Finding the optimal structure for review of administrative cases involves a complex balancing of various factors: the need for uniform law versus the benefits of “percolation” in the decentralized circuits; the value of expert decision makers versus the broader perspective of generalists; the efficiency of specialization versus the risk of bias that specialization entails. And the calculation can vary in the context of different administrative programs, which differ in the volume, complexity, and level of technical content of the caseloads they generate. For these reasons, the Conference, like the Federal Courts Study Committee, opposes allocating review of all administrative cases to a single specialized court, whether inside or outside the Article III system.

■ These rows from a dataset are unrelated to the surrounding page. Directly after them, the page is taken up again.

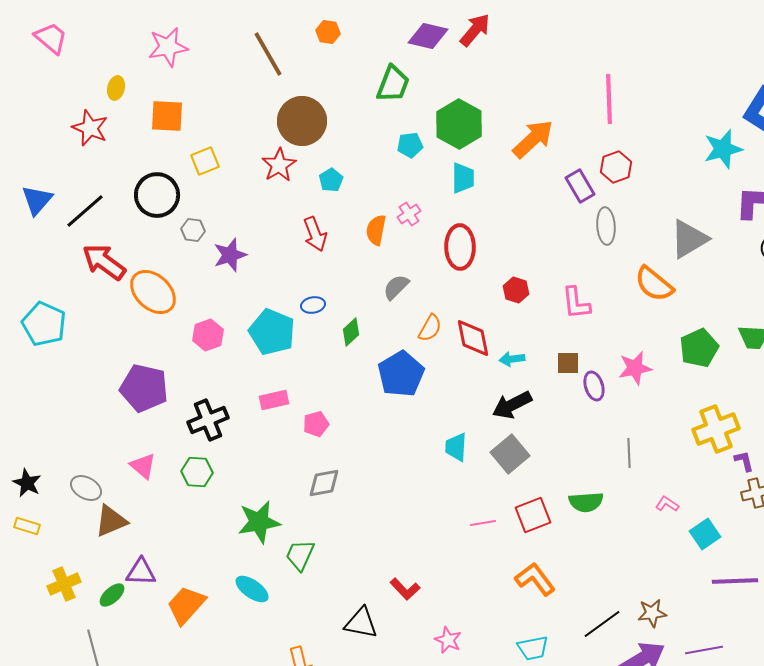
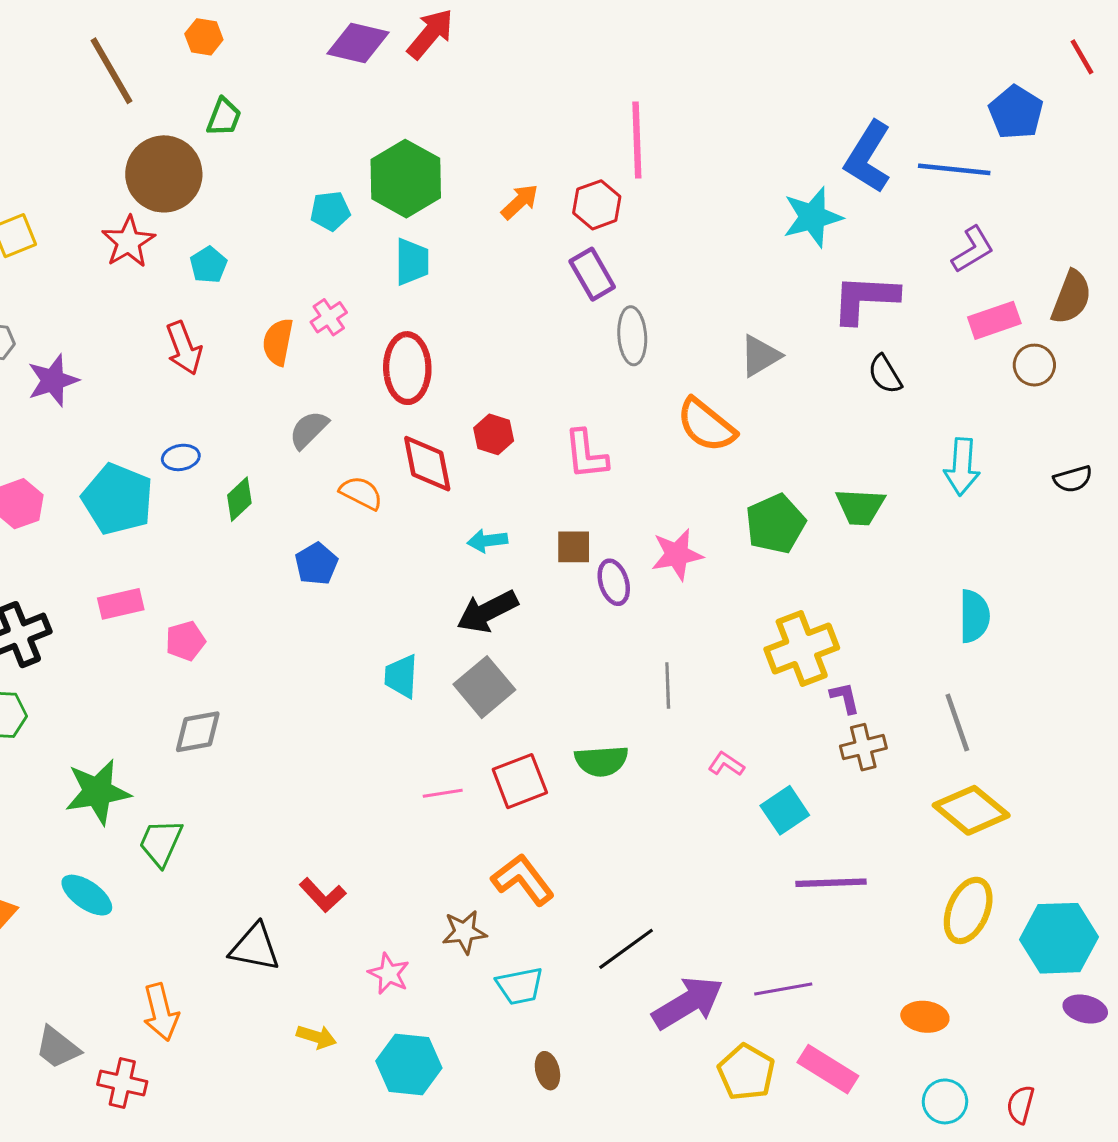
green trapezoid: (393, 84) -> (224, 117), moved, size x0.7
orange arrow: (533, 139) -> (520, 202), size x0.6
red hexagon: (616, 167) -> (597, 205), moved
gray triangle: (689, 239) -> (760, 356), size x0.7
orange semicircle: (430, 328) -> (361, 493), turned -92
red diamond: (473, 338) -> (427, 464), moved
blue pentagon: (401, 374) -> (316, 564), size x0.6
brown star: (652, 613) -> (464, 932), moved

Should Congress consider the creation of specialized courts for review of particular administrative programs, this recommendation sets forth criteria for Congress to take into account in determining when to create specialized courts and how to structure them to enhance their effectiveness. Certain characteristics held in common by many federal regulatory and benefit programs raise particular problems within the existing system of judicial review. Uniformity in decisionmaking can be especially important in the context of administrative action under national programs. The agencies themselves are structured hierarchically, so as to speak with a single voice in applying law and policy to individual circumstances. But the federal court system that reviews these agency programs is decentralized, and different circuits often reach different outcomes on the same issue. The Supreme Court’s capacity to resolve these conflicts is severely limited by the modest number of administrative law cases it considers each year. As a result, agencies often face the choice of refusing to acquiesce in decisions below the Supreme Court level, abandoning policy positions they believe to be correct, or implementing programs differently in different regions (and, consequently, treating similarly situated individuals or entities differently and encouraging forum shopping).

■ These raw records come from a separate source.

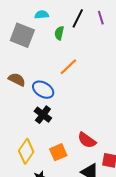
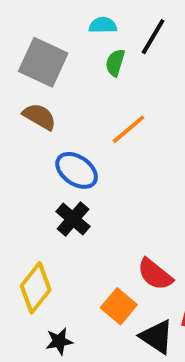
cyan semicircle: (42, 15) -> (103, 25), moved
brown semicircle: (17, 79) -> (39, 117), moved
orange square: (58, 152) -> (119, 306), moved, turned -30

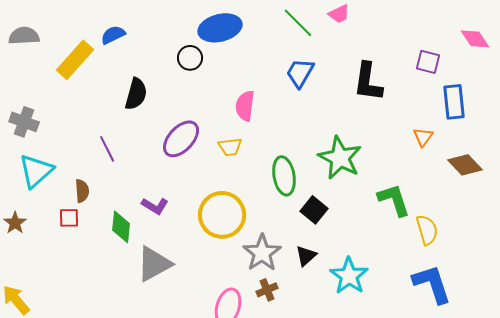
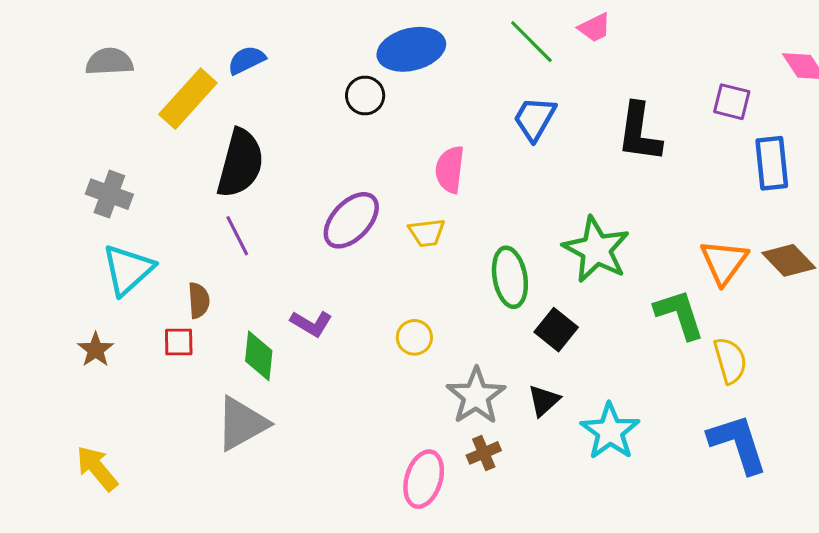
black semicircle: (136, 94) -> (240, 163), moved, size x1.4
orange triangle: (423, 137) -> (724, 262), moved, size x1.6
yellow circle: (222, 215) -> (414, 337), size x0.5
gray triangle: (154, 264) -> (242, 424), moved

Another special aspect shared by some federal regulatory programs is they involve complex technical or scientific issues, which may present great challenges to reviewing courts without special expertise in the relevant areas. Cases on review of agency rulemaking and ratemaking actions, in particular, frequently involve lengthy administrative records filled with conflicting material on technical issues of fact and policy; the judges must devote extra time to poring over these records and to producing the longer opinions these cases often engender.
Other federal programs (such as individual benefit programs) produce masses of litigation involving primarily questions of specific fact. Resolution of these issues may be an inefficient allocation of the time of the federal courts.
While review by specialized courts may offer a solution for these problems, specialization brings dangers as well. One premise of the national system of courts of general jurisdiction is that sound decisionmaking results from exposure to a wide range of problems and issues; adjudicative bodies with limited subject matter jurisdiction may lack this generalist perspective. Specialization can also produce bias problems of two kinds: the appointments process may be distorted as interest group pressures lead to the selection and confirmation of nominees for their views on specific issues; in addition, the standard of review may be distorted, either because expertise leads the court to substitute its judgment for that of the agency or because familiarity with a particular agency leads the court to accept the agency’s positions too readily. Public perception that a court is biased can reduce its effectiveness even when actual bias is not present. Finally, a specialized court may suffer reduced prestige if its repetitive subject matter attracts lower caliber judges.
The recommendations that follow offer guidance to Congress on the considerations it should take into account when it deliberates about whether to assign responsibility for review to a specialized court; they should be read as a whole. Thus, for example, the criteria in recommendation 2 may suggest assignment of Social Security disability cases to a specialized court; if Congress considers such an approach, however, it should take into account recommendations 3(B) and 3(C), favoring a balanced docket and a jurisdictional mix. These recommendations are intended to complement Conference Recommendation 75-3, “The Choice of Forum for Judicial Review of Administrative Action,” I CPR 305.75-3 (1990), which the Conference continues to believe should form the foundation for decision making about the appropriate forum for judicial review of administrative action within the Article III courts.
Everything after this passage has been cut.